Trezor Wallet Features

The TREZOR features a small LED screen that displays transactions and pins. The Pin is created at set up and is required for any spending, make sure not to mess it up though as the wait time between allowed guesses increases 2x for every incorrect guess, and no one wants to wait 30 years to get into their wallet. A neat security feature of the TREZOR are the 2 physical buttons below the screen, not only are they fun to press, but they can be used for document signing, as well as being required to physically press in order to send transactions from the device, meaning unless someone steals the device, figures out the pin and passphrase, your coins are pretty safe.

What cryptocurrency does Trezor support?

TREZOR support multiple alt coins as well as bitcoin and is always expanding their support.
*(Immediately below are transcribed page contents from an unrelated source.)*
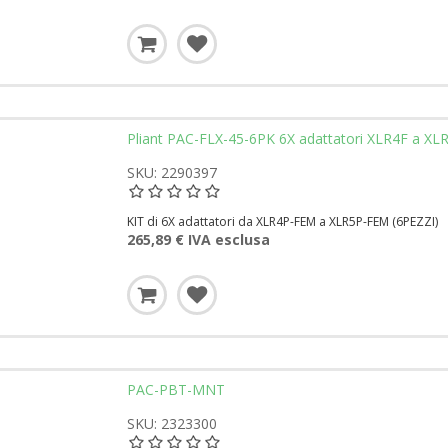
Pliant PAC-FLX-45-6PK 6X adattatori XLR4F a XL
SKU: 2290397
KIT di 6X adattatori da XLR4P-FEM a XLR5P-FEM (6PEZZI)
265,89 € IVA esclusa
PAC-PBT-MNT
SKU: 2323300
The devices don't have any serial numbers, no usernames and passwords are needed and the software is open source, so unlike most other companies in this day and age Satoshilabs isn't going to try and track you.

Of course the amount of true security depends on how you set up the device, and the software you use once connected, TREZOR supports tons of online wallets as well as TREZORS own “myWallet” it is recommended to download the chrome extension in order to set it up on a computer that is offline, to avoid any issues with security. TREZOR now offers two factor authentication for added security, instead of traditional two factor authorization the wallet utilizes universal second factor (U2F), which never reveals sensitive information.

Trezor Model T

SatoshiLabs is launching a new version of the TREZOR soon named the “Model T” which is currently available for pre-order. The model T offers just as much security as its predecessor. The first thing you'll notice is the much larger screen color screen and lack of buttons underneath. There are many other slight improvements, different connectors, more support with alt coins and as always the firmware is going to remain open source in order to constantly improve upon itself. The price tag for this new version is going to be around $175 which isn't too bad.

Even with all the new wallets being release TREZOR remains a classic, easy to use, powerhouse of a device. I don't think the TREZOR is going anywhere soon and will more than likely be around for many years to come.